Work to complete: Go through the records and show each line where the word "text" occurs.

··· Listed records ···

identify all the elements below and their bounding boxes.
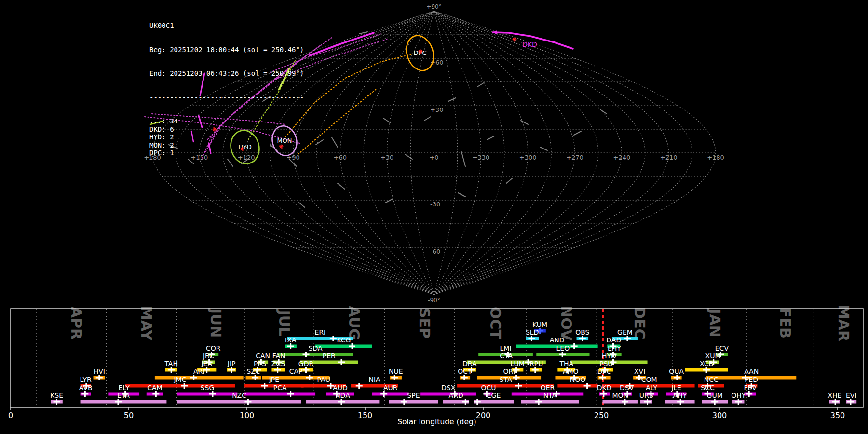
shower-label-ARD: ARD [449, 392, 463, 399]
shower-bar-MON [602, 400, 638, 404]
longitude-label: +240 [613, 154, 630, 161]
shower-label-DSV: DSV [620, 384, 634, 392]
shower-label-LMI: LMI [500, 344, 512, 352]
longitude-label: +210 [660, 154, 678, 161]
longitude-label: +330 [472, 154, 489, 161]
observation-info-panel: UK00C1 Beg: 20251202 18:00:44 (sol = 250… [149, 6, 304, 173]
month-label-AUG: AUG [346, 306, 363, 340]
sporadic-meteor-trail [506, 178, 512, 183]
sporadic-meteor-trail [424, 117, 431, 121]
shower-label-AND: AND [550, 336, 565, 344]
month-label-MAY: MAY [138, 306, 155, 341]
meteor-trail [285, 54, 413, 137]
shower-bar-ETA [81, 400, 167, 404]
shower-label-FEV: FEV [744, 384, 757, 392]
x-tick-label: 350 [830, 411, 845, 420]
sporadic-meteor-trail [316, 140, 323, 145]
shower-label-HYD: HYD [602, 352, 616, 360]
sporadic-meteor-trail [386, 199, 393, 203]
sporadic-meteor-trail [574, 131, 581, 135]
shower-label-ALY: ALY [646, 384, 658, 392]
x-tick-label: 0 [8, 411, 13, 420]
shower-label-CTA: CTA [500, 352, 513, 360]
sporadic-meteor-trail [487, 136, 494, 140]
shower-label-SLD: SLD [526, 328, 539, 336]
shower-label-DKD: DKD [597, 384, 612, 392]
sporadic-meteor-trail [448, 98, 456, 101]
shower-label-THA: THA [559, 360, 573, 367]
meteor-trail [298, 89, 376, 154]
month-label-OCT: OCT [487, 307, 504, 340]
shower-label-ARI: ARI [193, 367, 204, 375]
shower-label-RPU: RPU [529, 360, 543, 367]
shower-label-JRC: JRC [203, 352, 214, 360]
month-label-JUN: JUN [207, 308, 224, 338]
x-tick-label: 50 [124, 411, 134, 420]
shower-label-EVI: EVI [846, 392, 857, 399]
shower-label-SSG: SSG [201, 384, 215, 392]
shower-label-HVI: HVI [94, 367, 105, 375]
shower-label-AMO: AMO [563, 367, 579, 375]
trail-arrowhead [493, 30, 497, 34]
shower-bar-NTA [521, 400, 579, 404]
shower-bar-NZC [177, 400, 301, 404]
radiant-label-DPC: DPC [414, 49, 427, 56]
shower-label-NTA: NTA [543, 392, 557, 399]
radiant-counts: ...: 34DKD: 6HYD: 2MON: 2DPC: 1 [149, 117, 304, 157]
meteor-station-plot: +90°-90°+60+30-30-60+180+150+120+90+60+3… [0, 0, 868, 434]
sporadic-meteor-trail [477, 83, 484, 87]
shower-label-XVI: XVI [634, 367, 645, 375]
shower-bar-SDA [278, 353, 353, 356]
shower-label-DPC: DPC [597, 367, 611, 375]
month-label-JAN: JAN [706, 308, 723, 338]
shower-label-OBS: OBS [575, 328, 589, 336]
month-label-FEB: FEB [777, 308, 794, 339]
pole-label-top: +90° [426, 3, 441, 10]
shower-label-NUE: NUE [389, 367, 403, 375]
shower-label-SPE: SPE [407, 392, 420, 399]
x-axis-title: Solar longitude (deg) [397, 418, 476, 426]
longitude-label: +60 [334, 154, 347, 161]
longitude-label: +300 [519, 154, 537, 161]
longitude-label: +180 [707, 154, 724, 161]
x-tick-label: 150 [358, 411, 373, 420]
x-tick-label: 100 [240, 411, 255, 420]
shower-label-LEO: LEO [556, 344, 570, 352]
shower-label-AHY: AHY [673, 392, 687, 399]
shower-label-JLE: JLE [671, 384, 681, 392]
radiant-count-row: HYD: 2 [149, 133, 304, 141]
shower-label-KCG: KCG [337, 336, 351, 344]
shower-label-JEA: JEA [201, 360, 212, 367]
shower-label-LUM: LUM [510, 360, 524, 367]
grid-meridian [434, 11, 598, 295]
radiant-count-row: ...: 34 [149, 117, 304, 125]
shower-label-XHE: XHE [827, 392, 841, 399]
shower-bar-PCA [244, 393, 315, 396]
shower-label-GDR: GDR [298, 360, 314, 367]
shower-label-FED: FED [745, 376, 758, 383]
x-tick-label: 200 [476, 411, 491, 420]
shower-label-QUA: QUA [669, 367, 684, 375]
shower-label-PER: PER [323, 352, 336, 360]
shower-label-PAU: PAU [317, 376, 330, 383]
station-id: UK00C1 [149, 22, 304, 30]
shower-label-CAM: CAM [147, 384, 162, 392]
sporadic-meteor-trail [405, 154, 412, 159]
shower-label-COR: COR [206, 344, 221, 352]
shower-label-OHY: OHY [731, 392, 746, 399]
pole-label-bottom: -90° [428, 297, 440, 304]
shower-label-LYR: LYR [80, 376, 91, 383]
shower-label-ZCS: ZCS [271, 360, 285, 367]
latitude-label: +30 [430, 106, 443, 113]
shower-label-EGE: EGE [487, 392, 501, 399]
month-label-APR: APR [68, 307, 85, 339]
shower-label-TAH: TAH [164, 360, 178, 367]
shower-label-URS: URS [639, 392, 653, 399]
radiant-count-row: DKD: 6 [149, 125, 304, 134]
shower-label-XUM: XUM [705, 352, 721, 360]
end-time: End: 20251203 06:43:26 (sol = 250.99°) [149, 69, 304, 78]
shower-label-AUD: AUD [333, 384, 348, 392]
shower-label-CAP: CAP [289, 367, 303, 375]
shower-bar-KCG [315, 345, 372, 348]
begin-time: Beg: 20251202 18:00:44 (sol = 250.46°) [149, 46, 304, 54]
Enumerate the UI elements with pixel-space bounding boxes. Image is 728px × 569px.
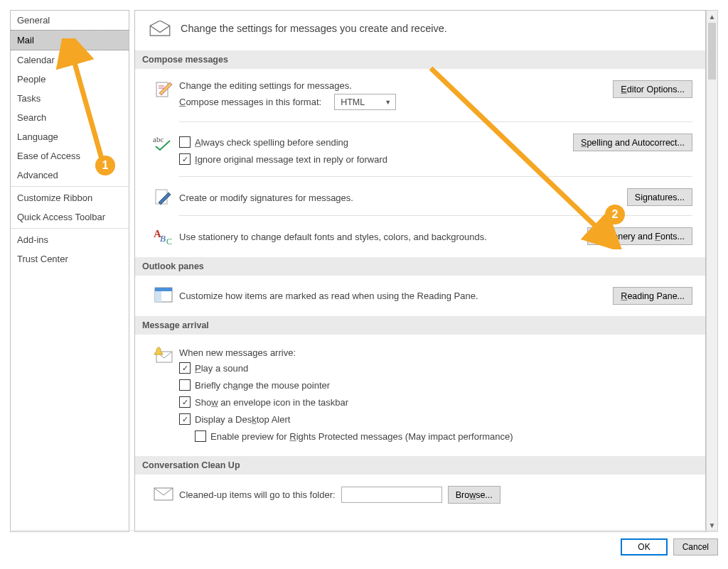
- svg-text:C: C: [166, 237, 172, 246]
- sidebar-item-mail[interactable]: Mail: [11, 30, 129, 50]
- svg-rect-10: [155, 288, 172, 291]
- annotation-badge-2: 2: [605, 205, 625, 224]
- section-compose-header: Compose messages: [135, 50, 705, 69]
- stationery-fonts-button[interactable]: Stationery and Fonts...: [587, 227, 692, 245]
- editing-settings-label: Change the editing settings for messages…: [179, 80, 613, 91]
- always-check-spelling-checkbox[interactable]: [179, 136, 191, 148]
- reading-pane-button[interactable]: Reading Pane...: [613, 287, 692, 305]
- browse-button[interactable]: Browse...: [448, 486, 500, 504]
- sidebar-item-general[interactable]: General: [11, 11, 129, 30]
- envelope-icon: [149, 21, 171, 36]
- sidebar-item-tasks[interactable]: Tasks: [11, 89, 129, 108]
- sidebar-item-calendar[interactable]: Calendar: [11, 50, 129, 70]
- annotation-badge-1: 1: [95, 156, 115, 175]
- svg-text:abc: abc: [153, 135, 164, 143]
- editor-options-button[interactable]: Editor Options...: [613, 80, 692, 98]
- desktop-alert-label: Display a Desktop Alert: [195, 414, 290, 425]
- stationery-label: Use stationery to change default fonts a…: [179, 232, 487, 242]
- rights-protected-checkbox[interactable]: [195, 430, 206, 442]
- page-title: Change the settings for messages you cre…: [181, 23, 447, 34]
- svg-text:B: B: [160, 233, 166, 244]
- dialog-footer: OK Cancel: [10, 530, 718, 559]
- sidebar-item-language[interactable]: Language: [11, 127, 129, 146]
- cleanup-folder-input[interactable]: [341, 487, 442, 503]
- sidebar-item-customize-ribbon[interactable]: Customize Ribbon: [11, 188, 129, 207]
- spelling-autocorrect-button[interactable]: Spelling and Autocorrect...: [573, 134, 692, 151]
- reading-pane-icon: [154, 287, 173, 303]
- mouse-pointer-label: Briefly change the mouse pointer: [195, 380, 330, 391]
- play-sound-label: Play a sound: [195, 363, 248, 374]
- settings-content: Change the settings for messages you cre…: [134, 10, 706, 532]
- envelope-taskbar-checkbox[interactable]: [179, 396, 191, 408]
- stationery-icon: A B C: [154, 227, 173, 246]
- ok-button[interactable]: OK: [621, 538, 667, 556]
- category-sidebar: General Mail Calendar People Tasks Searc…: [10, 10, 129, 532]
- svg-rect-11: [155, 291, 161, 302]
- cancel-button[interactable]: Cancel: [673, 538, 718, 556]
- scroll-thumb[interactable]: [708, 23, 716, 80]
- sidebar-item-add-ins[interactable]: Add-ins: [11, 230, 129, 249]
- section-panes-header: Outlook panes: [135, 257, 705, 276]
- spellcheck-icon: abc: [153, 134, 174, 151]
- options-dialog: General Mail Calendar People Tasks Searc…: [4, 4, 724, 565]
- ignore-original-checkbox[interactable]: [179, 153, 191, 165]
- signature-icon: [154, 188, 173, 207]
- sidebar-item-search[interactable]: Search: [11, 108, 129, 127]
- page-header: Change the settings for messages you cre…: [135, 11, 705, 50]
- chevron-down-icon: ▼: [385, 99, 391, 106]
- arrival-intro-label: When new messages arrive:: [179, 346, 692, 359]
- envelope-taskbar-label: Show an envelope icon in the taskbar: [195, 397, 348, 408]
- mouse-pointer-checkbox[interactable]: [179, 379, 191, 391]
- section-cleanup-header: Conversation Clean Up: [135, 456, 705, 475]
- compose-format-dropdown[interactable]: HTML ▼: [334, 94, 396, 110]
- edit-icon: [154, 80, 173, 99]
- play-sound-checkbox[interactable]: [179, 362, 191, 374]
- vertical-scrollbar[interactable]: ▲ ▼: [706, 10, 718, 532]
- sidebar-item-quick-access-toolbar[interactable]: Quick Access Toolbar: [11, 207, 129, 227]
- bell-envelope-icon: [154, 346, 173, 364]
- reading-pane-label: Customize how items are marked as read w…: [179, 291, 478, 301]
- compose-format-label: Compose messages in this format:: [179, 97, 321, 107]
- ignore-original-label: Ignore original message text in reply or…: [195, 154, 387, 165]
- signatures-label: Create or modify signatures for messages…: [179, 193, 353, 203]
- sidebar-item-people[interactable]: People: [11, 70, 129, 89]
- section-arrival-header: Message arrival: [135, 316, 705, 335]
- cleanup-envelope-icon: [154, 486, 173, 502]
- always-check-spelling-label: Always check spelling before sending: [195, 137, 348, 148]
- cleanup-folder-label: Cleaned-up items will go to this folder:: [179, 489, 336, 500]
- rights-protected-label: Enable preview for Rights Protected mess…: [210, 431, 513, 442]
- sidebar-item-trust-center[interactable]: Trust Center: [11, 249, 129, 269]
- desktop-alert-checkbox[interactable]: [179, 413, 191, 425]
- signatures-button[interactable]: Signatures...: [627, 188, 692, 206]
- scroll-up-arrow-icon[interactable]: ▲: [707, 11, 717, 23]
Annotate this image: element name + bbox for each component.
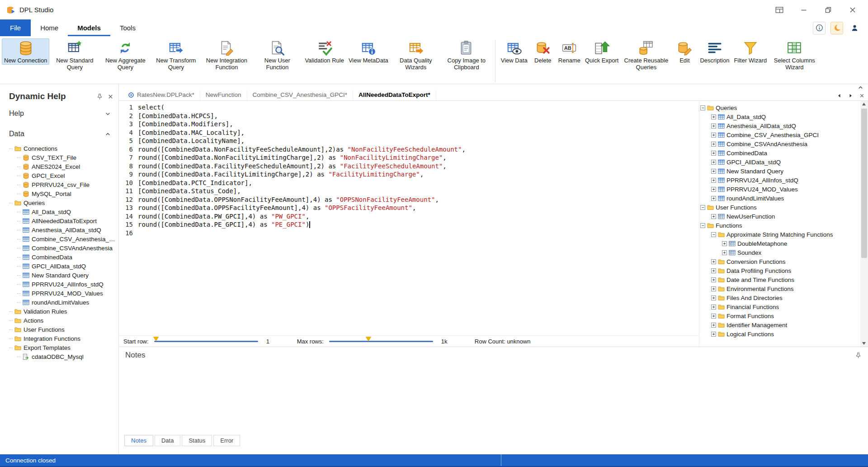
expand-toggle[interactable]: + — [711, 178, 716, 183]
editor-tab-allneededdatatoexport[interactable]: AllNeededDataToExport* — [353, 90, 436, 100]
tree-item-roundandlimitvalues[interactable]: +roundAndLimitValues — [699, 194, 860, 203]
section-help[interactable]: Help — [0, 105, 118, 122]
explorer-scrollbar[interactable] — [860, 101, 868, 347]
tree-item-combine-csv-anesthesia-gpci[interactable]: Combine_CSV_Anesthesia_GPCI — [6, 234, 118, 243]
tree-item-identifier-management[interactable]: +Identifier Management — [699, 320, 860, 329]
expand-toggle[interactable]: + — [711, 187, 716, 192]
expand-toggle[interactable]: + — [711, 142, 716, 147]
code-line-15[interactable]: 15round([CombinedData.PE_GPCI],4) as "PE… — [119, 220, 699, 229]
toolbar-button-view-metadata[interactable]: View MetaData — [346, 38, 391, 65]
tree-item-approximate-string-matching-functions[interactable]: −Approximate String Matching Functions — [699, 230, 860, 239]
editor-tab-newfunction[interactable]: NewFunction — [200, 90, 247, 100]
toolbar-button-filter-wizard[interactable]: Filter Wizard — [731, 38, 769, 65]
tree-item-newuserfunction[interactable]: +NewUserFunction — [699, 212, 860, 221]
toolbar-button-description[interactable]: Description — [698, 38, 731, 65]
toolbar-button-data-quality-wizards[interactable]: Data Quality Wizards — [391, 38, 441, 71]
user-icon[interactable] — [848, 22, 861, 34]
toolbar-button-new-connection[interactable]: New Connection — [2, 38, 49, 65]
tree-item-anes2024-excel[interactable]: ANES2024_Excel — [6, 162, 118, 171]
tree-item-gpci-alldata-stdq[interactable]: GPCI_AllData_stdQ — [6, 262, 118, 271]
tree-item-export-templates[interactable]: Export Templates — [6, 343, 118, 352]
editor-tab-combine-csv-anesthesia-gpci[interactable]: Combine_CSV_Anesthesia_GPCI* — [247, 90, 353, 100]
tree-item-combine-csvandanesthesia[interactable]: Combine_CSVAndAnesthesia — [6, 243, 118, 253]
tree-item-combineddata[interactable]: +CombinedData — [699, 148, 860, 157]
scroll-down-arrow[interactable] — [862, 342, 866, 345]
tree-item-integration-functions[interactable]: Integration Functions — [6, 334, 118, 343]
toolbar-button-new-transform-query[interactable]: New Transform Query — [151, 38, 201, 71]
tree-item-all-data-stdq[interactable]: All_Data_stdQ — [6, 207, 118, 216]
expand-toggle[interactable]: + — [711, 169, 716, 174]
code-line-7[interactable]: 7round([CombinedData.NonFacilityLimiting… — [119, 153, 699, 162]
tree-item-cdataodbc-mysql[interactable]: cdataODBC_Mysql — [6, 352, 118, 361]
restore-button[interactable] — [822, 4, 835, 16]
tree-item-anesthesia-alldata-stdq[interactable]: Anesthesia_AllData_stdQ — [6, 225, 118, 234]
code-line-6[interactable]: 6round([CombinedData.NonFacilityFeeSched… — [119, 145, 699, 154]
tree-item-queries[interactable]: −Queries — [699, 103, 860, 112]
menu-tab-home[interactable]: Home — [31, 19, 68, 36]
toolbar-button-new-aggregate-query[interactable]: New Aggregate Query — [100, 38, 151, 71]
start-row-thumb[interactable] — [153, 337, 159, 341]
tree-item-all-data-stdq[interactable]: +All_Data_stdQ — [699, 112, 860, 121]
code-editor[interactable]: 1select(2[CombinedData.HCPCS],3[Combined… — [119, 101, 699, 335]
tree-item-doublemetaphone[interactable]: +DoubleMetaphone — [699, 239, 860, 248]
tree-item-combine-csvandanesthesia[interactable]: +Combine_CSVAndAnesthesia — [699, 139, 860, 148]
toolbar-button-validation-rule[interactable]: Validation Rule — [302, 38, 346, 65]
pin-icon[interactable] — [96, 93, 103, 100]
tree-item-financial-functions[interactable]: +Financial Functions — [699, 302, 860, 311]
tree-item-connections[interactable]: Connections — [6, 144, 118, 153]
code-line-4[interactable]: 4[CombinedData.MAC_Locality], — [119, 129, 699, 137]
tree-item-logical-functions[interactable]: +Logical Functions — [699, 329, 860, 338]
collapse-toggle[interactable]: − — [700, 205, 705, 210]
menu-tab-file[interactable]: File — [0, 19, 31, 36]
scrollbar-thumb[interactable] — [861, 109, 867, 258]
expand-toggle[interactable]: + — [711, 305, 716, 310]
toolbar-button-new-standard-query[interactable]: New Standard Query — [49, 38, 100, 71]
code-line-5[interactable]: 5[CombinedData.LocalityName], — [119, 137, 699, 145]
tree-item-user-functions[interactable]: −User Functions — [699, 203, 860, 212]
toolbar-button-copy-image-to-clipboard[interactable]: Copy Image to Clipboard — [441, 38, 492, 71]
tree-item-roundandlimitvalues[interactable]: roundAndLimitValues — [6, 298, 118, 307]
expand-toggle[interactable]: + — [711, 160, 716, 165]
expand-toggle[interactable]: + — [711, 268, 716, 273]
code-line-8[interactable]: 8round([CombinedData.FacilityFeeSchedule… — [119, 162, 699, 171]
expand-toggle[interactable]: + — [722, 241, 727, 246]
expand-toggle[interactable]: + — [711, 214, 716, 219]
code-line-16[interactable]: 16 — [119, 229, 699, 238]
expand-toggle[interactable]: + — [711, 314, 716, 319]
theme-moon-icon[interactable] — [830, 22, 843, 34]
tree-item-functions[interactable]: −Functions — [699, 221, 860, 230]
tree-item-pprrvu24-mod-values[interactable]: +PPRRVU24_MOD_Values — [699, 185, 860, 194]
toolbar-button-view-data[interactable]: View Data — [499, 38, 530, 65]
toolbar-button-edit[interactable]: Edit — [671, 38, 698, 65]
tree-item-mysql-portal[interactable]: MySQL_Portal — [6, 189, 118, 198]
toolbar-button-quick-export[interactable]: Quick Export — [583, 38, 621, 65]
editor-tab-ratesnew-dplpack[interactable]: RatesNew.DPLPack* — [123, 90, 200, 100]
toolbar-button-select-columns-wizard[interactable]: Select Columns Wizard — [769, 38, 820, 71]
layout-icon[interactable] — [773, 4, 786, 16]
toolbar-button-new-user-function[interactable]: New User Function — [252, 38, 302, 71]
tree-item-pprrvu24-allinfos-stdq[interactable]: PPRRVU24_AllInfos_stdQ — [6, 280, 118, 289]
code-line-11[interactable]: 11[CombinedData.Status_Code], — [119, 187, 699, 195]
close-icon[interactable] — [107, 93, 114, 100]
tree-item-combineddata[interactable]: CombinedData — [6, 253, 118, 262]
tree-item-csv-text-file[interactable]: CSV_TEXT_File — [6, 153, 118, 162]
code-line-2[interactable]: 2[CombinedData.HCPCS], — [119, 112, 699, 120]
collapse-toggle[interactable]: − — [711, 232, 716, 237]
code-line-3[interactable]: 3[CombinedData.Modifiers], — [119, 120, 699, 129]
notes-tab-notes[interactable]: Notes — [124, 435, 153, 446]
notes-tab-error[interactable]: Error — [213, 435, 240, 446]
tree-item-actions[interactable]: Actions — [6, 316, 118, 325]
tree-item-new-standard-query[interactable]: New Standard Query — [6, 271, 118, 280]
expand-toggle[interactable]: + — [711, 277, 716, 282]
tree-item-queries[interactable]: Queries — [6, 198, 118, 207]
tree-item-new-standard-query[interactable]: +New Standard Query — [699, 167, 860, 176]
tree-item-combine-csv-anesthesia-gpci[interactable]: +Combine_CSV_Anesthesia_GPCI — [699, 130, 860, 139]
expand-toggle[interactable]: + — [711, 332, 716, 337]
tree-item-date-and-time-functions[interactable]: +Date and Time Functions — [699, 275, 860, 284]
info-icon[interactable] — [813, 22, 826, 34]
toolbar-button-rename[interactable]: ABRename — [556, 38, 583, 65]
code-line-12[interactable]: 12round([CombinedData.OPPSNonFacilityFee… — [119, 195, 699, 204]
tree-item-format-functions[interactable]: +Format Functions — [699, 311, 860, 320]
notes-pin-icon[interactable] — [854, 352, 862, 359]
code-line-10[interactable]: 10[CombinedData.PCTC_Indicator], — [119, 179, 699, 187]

···

Written response:
- svg-text:C: C: [166, 237, 172, 246]
- svg-text:abc: abc: [153, 135, 164, 143]
- svg-text:B: B: [160, 233, 166, 244]
- ignore-original-label: Ignore original message text in reply or…: [195, 154, 387, 165]
tree-item-csv-text-file[interactable]: CSV_TEXT_File — [6, 153, 118, 162]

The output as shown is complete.